Begitu Bebas Pemblokiran Jumlah Pasien Positif Langsung Anjlok, Pakar : PKT Sembunyikan Fakta Epidemi

 oleh Xu Jian

Minggu ini, pemerintah komunis Tiongkok tiba-tiba memutuskan untuk mencabut kebijakan Nol Kasus yang mengejutkan dunia luar. Kemudian pemerintah juga melaporkan jumlah kasus positif COVID-19 yang sangat rendah, begitu pula tingkat kematiannya yang nyaris nol.

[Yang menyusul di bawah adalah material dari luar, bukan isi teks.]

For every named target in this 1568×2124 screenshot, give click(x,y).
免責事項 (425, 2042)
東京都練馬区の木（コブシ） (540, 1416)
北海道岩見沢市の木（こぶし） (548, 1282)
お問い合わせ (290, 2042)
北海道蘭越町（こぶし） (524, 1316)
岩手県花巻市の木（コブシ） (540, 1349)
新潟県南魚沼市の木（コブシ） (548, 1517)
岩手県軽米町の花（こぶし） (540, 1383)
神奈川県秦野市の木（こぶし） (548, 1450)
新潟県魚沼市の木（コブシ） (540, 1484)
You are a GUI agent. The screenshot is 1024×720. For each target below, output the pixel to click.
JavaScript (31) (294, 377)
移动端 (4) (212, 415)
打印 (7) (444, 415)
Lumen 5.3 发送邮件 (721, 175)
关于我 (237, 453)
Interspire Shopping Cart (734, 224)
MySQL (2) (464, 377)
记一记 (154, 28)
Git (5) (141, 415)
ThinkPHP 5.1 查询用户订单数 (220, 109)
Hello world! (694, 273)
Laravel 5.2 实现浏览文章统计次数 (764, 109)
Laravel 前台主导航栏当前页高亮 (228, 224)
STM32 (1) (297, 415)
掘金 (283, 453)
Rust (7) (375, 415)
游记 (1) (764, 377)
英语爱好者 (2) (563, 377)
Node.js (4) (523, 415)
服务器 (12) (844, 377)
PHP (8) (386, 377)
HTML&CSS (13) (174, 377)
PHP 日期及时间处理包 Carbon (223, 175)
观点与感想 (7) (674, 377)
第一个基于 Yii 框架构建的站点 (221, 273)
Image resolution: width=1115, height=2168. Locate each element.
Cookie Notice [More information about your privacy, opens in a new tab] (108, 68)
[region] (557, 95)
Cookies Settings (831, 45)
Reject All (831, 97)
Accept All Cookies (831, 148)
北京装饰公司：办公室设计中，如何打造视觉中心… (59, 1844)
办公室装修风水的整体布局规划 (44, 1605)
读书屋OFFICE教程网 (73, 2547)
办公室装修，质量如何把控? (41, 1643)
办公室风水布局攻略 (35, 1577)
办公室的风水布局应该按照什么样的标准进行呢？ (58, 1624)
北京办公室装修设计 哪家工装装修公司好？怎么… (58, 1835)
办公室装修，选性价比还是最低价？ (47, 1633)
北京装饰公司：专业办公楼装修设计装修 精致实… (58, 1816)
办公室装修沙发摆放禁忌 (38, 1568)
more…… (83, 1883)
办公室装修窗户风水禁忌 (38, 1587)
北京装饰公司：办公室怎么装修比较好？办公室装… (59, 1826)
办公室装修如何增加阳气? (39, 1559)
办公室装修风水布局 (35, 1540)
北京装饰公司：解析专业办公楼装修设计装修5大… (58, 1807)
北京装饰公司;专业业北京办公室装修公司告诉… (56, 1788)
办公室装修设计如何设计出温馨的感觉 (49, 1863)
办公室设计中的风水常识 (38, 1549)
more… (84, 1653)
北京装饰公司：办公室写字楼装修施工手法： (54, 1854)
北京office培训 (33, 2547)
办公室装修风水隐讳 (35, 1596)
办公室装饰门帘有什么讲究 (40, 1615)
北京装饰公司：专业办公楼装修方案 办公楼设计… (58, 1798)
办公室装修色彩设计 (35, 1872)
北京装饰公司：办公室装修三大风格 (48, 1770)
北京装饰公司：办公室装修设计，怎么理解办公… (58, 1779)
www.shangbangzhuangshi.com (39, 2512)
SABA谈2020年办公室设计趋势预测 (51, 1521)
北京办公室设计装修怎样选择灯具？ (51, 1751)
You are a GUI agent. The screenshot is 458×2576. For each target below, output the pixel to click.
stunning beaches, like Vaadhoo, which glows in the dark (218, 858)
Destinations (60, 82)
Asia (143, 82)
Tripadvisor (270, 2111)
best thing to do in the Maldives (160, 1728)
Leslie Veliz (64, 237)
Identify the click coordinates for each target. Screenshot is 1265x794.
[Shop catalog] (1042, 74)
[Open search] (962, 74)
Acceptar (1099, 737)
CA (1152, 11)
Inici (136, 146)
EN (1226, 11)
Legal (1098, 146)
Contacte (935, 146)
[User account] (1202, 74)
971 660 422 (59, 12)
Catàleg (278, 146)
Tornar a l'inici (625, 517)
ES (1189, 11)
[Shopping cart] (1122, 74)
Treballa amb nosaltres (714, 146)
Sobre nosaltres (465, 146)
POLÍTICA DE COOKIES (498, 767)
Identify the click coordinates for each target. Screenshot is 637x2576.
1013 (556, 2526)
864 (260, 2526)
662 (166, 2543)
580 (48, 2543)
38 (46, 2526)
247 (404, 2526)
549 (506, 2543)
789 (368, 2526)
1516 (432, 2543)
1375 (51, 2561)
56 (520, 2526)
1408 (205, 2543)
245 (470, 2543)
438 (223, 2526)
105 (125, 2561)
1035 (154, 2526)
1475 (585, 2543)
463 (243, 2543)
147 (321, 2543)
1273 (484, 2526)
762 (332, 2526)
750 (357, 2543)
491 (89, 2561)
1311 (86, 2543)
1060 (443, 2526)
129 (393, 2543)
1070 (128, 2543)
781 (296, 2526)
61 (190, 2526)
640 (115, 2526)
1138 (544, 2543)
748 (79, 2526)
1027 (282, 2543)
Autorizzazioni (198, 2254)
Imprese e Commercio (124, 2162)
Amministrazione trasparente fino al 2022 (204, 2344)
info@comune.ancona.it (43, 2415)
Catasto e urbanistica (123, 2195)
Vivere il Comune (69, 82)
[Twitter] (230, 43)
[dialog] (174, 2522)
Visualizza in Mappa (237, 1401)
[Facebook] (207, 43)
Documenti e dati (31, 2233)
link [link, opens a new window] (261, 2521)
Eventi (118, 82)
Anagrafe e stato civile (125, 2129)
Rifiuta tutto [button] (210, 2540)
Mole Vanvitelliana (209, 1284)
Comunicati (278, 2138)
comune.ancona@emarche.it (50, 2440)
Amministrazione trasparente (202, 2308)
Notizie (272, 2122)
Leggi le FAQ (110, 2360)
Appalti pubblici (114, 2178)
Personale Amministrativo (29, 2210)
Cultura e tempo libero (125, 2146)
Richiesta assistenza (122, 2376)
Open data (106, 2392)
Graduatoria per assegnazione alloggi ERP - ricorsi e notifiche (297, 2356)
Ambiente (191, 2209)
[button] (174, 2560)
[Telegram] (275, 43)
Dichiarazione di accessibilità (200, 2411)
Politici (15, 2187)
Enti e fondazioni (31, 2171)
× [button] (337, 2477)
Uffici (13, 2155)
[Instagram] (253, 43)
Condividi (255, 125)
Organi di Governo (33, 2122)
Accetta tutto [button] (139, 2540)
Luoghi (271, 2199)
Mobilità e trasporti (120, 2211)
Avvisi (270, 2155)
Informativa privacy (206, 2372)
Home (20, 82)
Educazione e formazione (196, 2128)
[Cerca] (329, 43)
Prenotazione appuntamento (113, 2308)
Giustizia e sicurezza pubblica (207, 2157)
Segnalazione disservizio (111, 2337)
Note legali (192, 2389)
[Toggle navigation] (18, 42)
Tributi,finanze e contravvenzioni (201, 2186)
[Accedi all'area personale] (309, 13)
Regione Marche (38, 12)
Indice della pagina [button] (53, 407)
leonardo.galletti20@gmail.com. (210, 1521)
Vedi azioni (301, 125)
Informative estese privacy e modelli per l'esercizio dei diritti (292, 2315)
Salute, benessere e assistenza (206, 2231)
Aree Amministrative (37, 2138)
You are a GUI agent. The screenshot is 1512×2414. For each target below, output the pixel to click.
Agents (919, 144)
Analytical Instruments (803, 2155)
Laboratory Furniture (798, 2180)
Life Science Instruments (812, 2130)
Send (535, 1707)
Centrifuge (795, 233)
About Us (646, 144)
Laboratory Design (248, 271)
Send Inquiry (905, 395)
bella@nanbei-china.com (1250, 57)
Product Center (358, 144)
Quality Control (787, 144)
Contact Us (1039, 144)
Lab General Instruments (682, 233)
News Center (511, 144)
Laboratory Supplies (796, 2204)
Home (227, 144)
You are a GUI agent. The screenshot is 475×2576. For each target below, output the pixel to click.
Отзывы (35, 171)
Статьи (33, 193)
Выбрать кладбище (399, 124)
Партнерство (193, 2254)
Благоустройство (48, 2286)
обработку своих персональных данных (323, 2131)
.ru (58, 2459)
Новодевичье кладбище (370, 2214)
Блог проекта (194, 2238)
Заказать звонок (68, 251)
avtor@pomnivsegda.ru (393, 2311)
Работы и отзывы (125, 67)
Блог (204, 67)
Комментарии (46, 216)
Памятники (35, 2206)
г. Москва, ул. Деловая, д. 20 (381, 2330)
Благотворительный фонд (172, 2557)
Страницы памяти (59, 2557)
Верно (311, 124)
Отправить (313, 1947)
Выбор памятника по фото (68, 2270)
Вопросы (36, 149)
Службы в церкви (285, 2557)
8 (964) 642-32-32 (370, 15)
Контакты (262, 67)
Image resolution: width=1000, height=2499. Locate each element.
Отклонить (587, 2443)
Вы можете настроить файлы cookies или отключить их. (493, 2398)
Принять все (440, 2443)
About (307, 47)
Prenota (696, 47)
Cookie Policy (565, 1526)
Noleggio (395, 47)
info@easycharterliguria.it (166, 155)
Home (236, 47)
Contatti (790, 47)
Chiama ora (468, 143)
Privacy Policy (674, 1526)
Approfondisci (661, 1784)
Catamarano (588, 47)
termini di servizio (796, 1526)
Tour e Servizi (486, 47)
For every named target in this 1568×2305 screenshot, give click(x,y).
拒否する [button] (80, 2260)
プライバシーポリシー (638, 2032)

Menurut pakar bahwa ini permainan, angka palsu yang digunakan untuk menyembunyikan skala dan tingkat keparahan epidemi yang masih terus menyebar di Tiongkok.

Penurunan jumlah pasien positif terinfeksi yang dramatis menimbulkan keraguan

Data resmi Tiongkok Jumat (9 Desember) menunjukkan bahwa tidak terdapat kasus kematian baru di seluruh negeri, dan kasus penularan lokal hanya tercatat sebesar 16.363 kasus, telah mengalami penurunan hingga kurang dari setengah jumlah puncak kasus bulan lalu.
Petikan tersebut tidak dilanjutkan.